The hundreds of delegates spent their time buttonholing lawmakers on how the TPP, like other past “trade pacts,” only more so, would destroy U.S. middle-class jobs and close U.S. factories, call centers and other enterprises.
They were buttressed by recent reports and analyses, from the Economic Policy Institute and from academic economists in Massachusetts, showing the TPP would lower U.S. gross domestic product from otherwise-predicted levels and lead to the exodus of thousands of U.S. factory and other jobs to low-wage anti-worker nations such as Brunei and Vietnam.
They also got a boost on May 9 from former Secretary of State Hillary Clinton. That leading Democratic presidential hopeful bluntly told the Oregon Fair Trade Coalition that “I have said I oppose the TPP agreement – and that means before and after the election.”
The GOP-run Congress may take up the TPP this year under so-called “fast-track” presidential trade authority, which Democratic President Barack Obama and GOP leaders pushed through early in 2016. The TPP covers 12 Pacific Rim nations, including the U.S.
Fast-track forces lawmakers, in each House, to take one simple up-or-down vote not on the TPP, but on Obama administration-written legislation to implement the pact. The vote would come after limited debate and no amendments, including no pro-worker amendments.

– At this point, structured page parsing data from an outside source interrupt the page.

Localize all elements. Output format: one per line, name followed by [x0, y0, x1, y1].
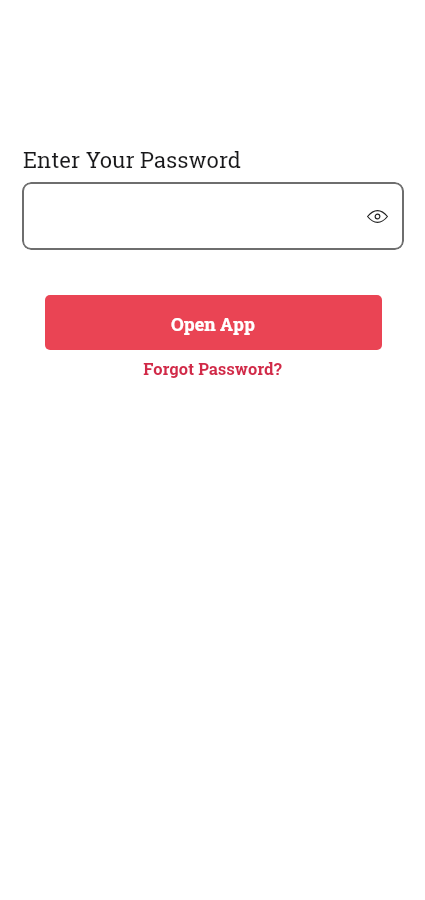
button[interactable]: Show password: [360, 199, 394, 233]
button[interactable]: Open App: [45, 295, 382, 350]
button[interactable]: Forgot Password?: [135, 355, 290, 383]
staticText: Open App: [171, 312, 255, 336]
staticText: Enter Your Password: [23, 145, 242, 174]
button[interactable]: Show password: [22, 182, 404, 250]
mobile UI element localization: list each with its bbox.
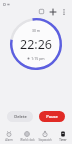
button[interactable]: Timer: [54, 129, 72, 144]
staticText: World clock: [20, 138, 35, 142]
button[interactable]: Pause: [39, 111, 65, 122]
staticText: Alarm: [5, 138, 13, 142]
button[interactable]: Add timer: [47, 6, 58, 17]
button[interactable]: Saved timers: [36, 6, 47, 17]
staticText: Delete: [14, 114, 27, 119]
staticText: 1:15 pm: [31, 56, 45, 61]
staticText: Stopwatch: [38, 138, 52, 142]
button[interactable]: World clock: [18, 129, 36, 144]
staticText: 30 m: [32, 28, 40, 33]
button[interactable]: Alarm: [0, 129, 18, 144]
staticText: 22:26: [20, 36, 52, 53]
button[interactable]: More options: [58, 6, 69, 17]
button[interactable]: Stopwatch: [36, 129, 54, 144]
staticText: Timer: [59, 138, 67, 142]
staticText: Pause: [46, 114, 58, 119]
button[interactable]: Delete: [7, 111, 33, 122]
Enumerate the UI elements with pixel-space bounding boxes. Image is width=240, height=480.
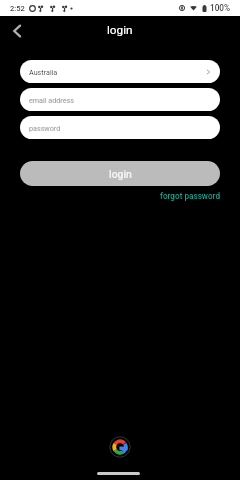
button[interactable]: Sign in with Google xyxy=(109,436,131,458)
button[interactable]: login xyxy=(20,161,220,186)
staticText: 100% xyxy=(210,3,230,13)
staticText: login xyxy=(109,168,132,180)
staticText: email address xyxy=(29,96,74,104)
button[interactable]: forgot password xyxy=(160,191,220,201)
button[interactable]: password xyxy=(20,116,220,139)
button[interactable]: Australia xyxy=(20,60,220,83)
staticText: password xyxy=(29,124,61,132)
button[interactable]: Back xyxy=(6,20,28,42)
staticText: 2:52 xyxy=(10,4,25,13)
staticText: Australia xyxy=(29,68,58,76)
staticText: login xyxy=(107,23,133,37)
button[interactable]: email address xyxy=(20,88,220,111)
staticText: forgot password xyxy=(160,191,220,201)
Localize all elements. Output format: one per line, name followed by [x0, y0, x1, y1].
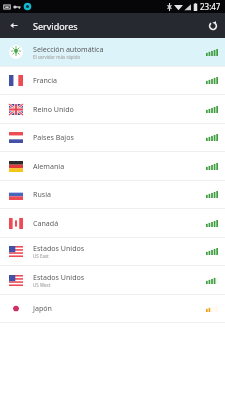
staticText: Servidores	[33, 20, 78, 32]
button[interactable]: Francia	[0, 67, 225, 95]
staticText: Países Bajos	[33, 132, 74, 142]
button[interactable]: Japón	[0, 295, 225, 323]
button[interactable]: Estados Unidos	[0, 266, 225, 295]
staticText: El servidor más rápido	[33, 54, 81, 60]
staticText: US West	[33, 282, 51, 288]
staticText: US East	[33, 253, 49, 259]
staticText: Estados Unidos	[33, 243, 85, 253]
staticText: Japón	[33, 303, 52, 313]
staticText: Selección automática	[33, 44, 104, 54]
button[interactable]: Estados Unidos	[0, 238, 225, 266]
button[interactable]: Países Bajos	[0, 124, 225, 152]
button[interactable]: Canadá	[0, 209, 225, 238]
staticText: Francia	[33, 75, 58, 85]
staticText: Reino Unido	[33, 104, 74, 114]
button[interactable]: Rusia	[0, 181, 225, 209]
staticText: Rusia	[33, 189, 52, 199]
staticText: Alemania	[33, 161, 65, 171]
button[interactable]: Alemania	[0, 152, 225, 181]
staticText: Canadá	[33, 218, 59, 228]
button[interactable]: Selección automática	[0, 38, 225, 67]
staticText: 23:47	[200, 1, 221, 12]
button[interactable]: Back	[0, 13, 28, 38]
staticText: Estados Unidos	[33, 272, 85, 282]
button[interactable]: Reino Unido	[0, 95, 225, 124]
button[interactable]: Refresh	[200, 13, 225, 38]
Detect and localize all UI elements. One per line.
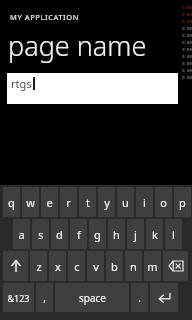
staticText: l xyxy=(172,227,175,242)
staticText: v xyxy=(93,259,99,274)
staticText: m xyxy=(147,259,158,274)
button[interactable]: u xyxy=(117,187,134,217)
button[interactable]: x xyxy=(49,251,66,281)
button[interactable]: t xyxy=(79,187,96,217)
button[interactable]: Backspace xyxy=(163,251,188,281)
staticText: 0.00 xyxy=(182,47,192,52)
staticText: t xyxy=(86,195,90,210)
button[interactable]: z xyxy=(30,251,47,281)
button[interactable]: v xyxy=(87,251,104,281)
staticText: w xyxy=(26,195,35,210)
button[interactable]: o xyxy=(155,187,172,217)
staticText: 0.00 xyxy=(182,54,192,59)
staticText: 0.00 xyxy=(182,12,192,17)
staticText: o xyxy=(160,195,167,210)
button[interactable]: n xyxy=(125,251,142,281)
staticText: 0.00 xyxy=(182,75,192,80)
button[interactable]: , xyxy=(36,283,53,312)
staticText: 0.00 xyxy=(182,19,192,24)
button[interactable]: &123 xyxy=(3,283,34,312)
staticText: a xyxy=(18,227,25,242)
staticText: i xyxy=(143,195,146,210)
staticText: e xyxy=(46,195,53,210)
button[interactable]: g xyxy=(89,219,106,249)
button[interactable]: c xyxy=(68,251,85,281)
staticText: c xyxy=(74,259,80,274)
staticText: page name xyxy=(8,27,147,64)
staticText: 0.00 xyxy=(182,40,192,45)
staticText: space xyxy=(79,291,106,305)
staticText: y xyxy=(104,195,110,210)
button[interactable]: . xyxy=(131,283,148,312)
staticText: rtgs xyxy=(11,76,32,91)
button[interactable]: rtgs xyxy=(7,73,178,104)
staticText: r xyxy=(66,195,71,210)
button[interactable]: p xyxy=(174,187,191,217)
button[interactable]: Enter xyxy=(150,283,178,312)
staticText: 0.00 xyxy=(182,61,192,66)
staticText: j xyxy=(134,227,137,242)
staticText: 0.00 xyxy=(182,33,192,38)
button[interactable]: w xyxy=(22,187,39,217)
button[interactable]: h xyxy=(108,219,125,249)
staticText: b xyxy=(111,259,118,274)
staticText: x xyxy=(55,259,61,274)
staticText: MY APPLICATION xyxy=(10,12,80,22)
button[interactable]: j xyxy=(127,219,144,249)
button[interactable]: a xyxy=(13,219,30,249)
staticText: f xyxy=(77,227,81,242)
staticText: n xyxy=(130,259,137,274)
staticText: q xyxy=(8,195,15,210)
button[interactable]: space xyxy=(55,283,129,312)
button[interactable]: b xyxy=(106,251,123,281)
staticText: &123 xyxy=(7,292,30,304)
staticText: s xyxy=(38,227,44,242)
staticText: z xyxy=(36,259,42,274)
staticText: d xyxy=(56,227,63,242)
staticText: g xyxy=(94,227,101,242)
staticText: k xyxy=(152,227,158,242)
staticText: p xyxy=(179,195,186,210)
button[interactable]: l xyxy=(165,219,182,249)
button[interactable]: f xyxy=(70,219,87,249)
button[interactable]: Shift xyxy=(3,251,28,281)
button[interactable]: d xyxy=(51,219,68,249)
staticText: u xyxy=(122,195,129,210)
staticText: 0.00 xyxy=(182,26,192,31)
staticText: h xyxy=(113,227,120,242)
button[interactable]: q xyxy=(3,187,20,217)
staticText: 0.00 xyxy=(182,5,192,10)
staticText: 0.00 xyxy=(182,68,192,73)
button[interactable]: m xyxy=(144,251,161,281)
button[interactable]: k xyxy=(146,219,163,249)
button[interactable]: i xyxy=(136,187,153,217)
button[interactable]: y xyxy=(98,187,115,217)
button[interactable]: s xyxy=(32,219,49,249)
staticText: , xyxy=(43,291,46,305)
button[interactable]: e xyxy=(41,187,58,217)
button[interactable]: r xyxy=(60,187,77,217)
staticText: . xyxy=(138,291,141,305)
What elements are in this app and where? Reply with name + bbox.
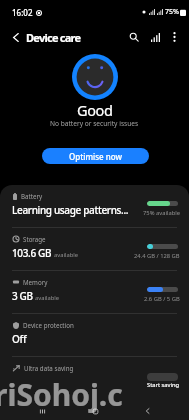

Workers and their allies strongly opposed fast-track, but the House narrowly approved it, due to overwhelming Republican support, plus 28 defecting House Democrats. The USW members at the legislative conference also discussed what to do about those solons this fall.
While the workers lobbied lawmakers against the TPP, they also pondered the presidential prospects and positions of the two remaining Democrats in the race, Clinton and Sen. Bernie Sanders, Ind.-Vt. USW President Leo Gerard ruled out the Republicans last year.
As an international, USW has yet to endorse either, though some individual locals have endorsed Sanders or Clinton. Sanders used Carrier’s decision to close its profitable furnace plant near Indianapolis as an example of damage trade pacts – NAFTA in that case – cause.
The Vermonter met with USW Local 1999’s president before the mass rally there, and the local endorsed him. Sanders’ emphasis on such pacts’ harm to workers propelled him to victory in the Hoosier State, on top of his prior upset of Clinton in Michigan.
The union’s leaders are happy with both Democrats. Sanders has a 25-year record of being pro-worker and pro-union and voting against every single job-losing “free trade” treaty that lawmakers have considered. USW leaders are having constant discussions with Clinton’s top aides about her trade pact stands. The activists reported local members reject GOP nominee Donald Trump, the billionaire businessman who opposes the trade pacts, as a racist
As Democratic President Barack Obama’s Secretary of State, Clinton pushed the TPP. But when it came out in final form late last year, she said she opposed it as inadequate in, among other things, labor protections. Her new statement to the Oregon group also opposes lawmakers taking up the TPP in a “lame-duck” session after the November election.